Always fire join events for an rjoin (#651)
authorAndy Hanson <anhans@microsoft.com>
Fri, 7 Feb 2020 22:30:39 +0000 (17:30 -0500)
committerGitHub <noreply@github.com>
Fri, 7 Feb 2020 22:30:39 +0000 (14:30 -0800)
Previously, there was an additional check
`if (!join_struct.wait_done)` at the beginning of an rjoin.

This usually had no effect as the join isn't usually done yet. But if
thread A is the first to enter the join and finishes before thread B
starts, then B will never enter the `if`.

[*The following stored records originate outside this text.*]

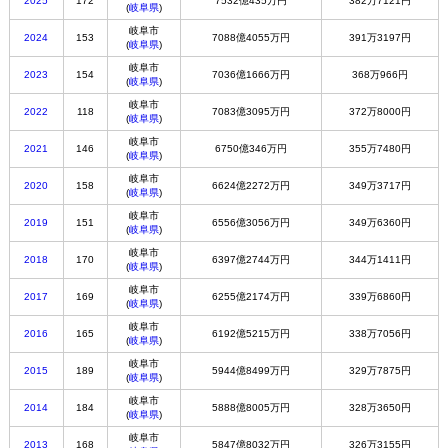
2025
172
7532億435万円
382万7121円
(
岐阜県
)
岐阜市
2024
153
7088億4055万円
391万3197円
(
岐阜県
)
岐阜市
2023
154
7036億1666万円
368万966円
(
岐阜県
)
岐阜市
2022
118
7083億3095万円
372万8000円
(
岐阜県
)
岐阜市
2021
146
6750億346万円
355万7480円
(
岐阜県
)
岐阜市
2020
158
6624億2272万円
349万3717円
(
岐阜県
)
岐阜市
2019
151
6556億3056万円
349万6360円
(
岐阜県
)
岐阜市
2018
170
6397億2744万円
344万1411円
(
岐阜県
)
岐阜市
2017
169
6255億2174万円
339万6860円
(
岐阜県
)
岐阜市
2016
165
6192億5215万円
338万7056円
(
岐阜県
)
岐阜市
2015
189
5944億8499万円
329万7875円
(
岐阜県
)
岐阜市
2014
184
5888億8005万円
328万3650円
(
岐阜県
)
岐阜市
2013
168
5847億8032万円
326万3155円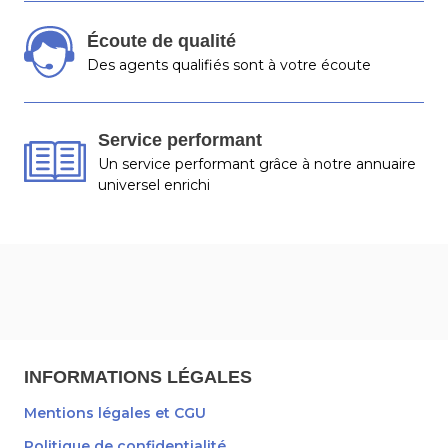
Écoute de qualité
Des agents qualifiés sont à votre écoute
Service performant
Un service performant grâce à notre annuaire
universel enrichi
INFORMATIONS LÉGALES
Mentions légales et CGU
Politique de confidentialité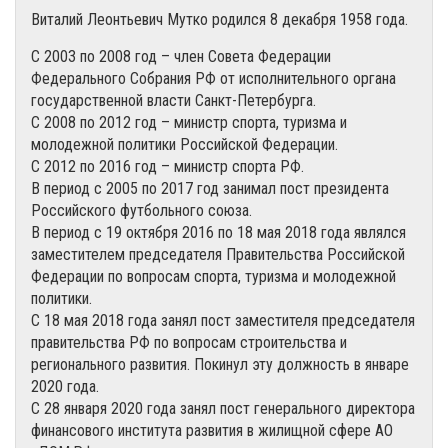
Виталий Леонтьевич Мутко родился 8 декабря 1958 года.
С 2003 по 2008 год – член Совета Федерации
Федерального Собрания РФ от исполнительного органа
государственной власти Санкт-Петербурга.
С 2008 по 2012 год – министр спорта, туризма и
молодежной политики Российской Федерации.
С 2012 по 2016 год – министр спорта РФ.
В период с 2005 по 2017 год занимал пост президента
Российского футбольного союза.
В период с 19 октября 2016 по 18 мая 2018 года являлся
заместителем председателя Правительства Российской
Федерации по вопросам спорта, туризма и молодежной
политики.
С 18 мая 2018 года занял пост заместителя председателя
правительства РФ по вопросам строительства и
регионального развития. Покинул эту должность в январе
2020 года.
С 28 января 2020 года занял пост генерального директора
финансового института развития в жилищной сфере АО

The only effect this had was that B would not fire join events in these
rare cases. (After that we check `join_struct.wait_done` again anyway.)
As of this PR we will always fire the events, which makes them easier
to analyze consistently.

Before this PR, looking at the join events for a single thread would show
no traces of the rjoin happening, except for an extra restart event from
the other thread.

src/coreclr/src/gc/gc.cpp

index 13a8335..abbabb6 100644 (file)
@@ -1022,50 +1022,44 @@ respin:
 
         if (Interlocked::CompareExchange(&join_struct.r_join_lock, 0, join_struct.n_threads) == 0)
         {
-            if (!join_struct.wait_done)
-            {
-                dprintf (JOIN_LOG, ("r_join() Waiting..."));
+            fire_event (gch->heap_number, time_start, type_join, join_id);
 
-                fire_event (gch->heap_number, time_start, type_join, join_id);
+            dprintf (JOIN_LOG, ("r_join() Waiting..."));
 
-                //busy wait around the color
-                if (!join_struct.wait_done)
-                {
+            //busy wait around the color
         respin:
-                    int spin_count = 256 * yp_spin_count_unit;
-                    for (int j = 0; j < spin_count; j++)
-                    {
-                        if (join_struct.wait_done)
-                        {
-                            break;
-                        }
-                        YieldProcessor();           // indicate to the processor that we are spinning
-                    }
-
-                    // we've spun, and if color still hasn't changed, fall into hard wait
-                    if (!join_struct.wait_done)
-                    {
-                        dprintf (JOIN_LOG, ("Join() hard wait on reset event %d", first_thread_arrived));
-                        uint32_t dwJoinWait = join_struct.joined_event[first_thread_arrived].Wait(INFINITE, FALSE);
-                        if (dwJoinWait != WAIT_OBJECT_0)
-                        {
-                            STRESS_LOG1 (LF_GC, LL_FATALERROR, "joined event wait failed with code: %Ix", dwJoinWait);
-                            FATAL_GC_ERROR ();
-                        }
-                    }
-
-                    // avoid race due to the thread about to reset the event (occasionally) being preempted before ResetEvent()
-                    if (!join_struct.wait_done)
-                    {
-                        goto respin;
-                    }
+            int spin_count = 256 * yp_spin_count_unit;
+            for (int j = 0; j < spin_count; j++)
+            {
+                if (join_struct.wait_done)
+                {
+                    break;
+                }
+                YieldProcessor();           // indicate to the processor that we are spinning
+            }
 
-                    dprintf (JOIN_LOG, ("r_join() done"));
+            // we've spun, and if color still hasn't changed, fall into hard wait
+            if (!join_struct.wait_done)
+            {
+                dprintf (JOIN_LOG, ("Join() hard wait on reset event %d", first_thread_arrived));
+                uint32_t dwJoinWait = join_struct.joined_event[first_thread_arrived].Wait(INFINITE, FALSE);
+                if (dwJoinWait != WAIT_OBJECT_0)
+                {
+                    STRESS_LOG1 (LF_GC, LL_FATALERROR, "joined event wait failed with code: %Ix", dwJoinWait);
+                    FATAL_GC_ERROR ();
                 }
+            }
 
-                fire_event (gch->heap_number, time_end, type_join, join_id);
+            // avoid race due to the thread about to reset the event (occasionally) being preempted before ResetEvent()
+            if (!join_struct.wait_done)
+            {
+                goto respin;
             }
 
+            dprintf (JOIN_LOG, ("r_join() done"));
+
+            fire_event (gch->heap_number, time_end, type_join, join_id);
+
             return FALSE;
         }
         else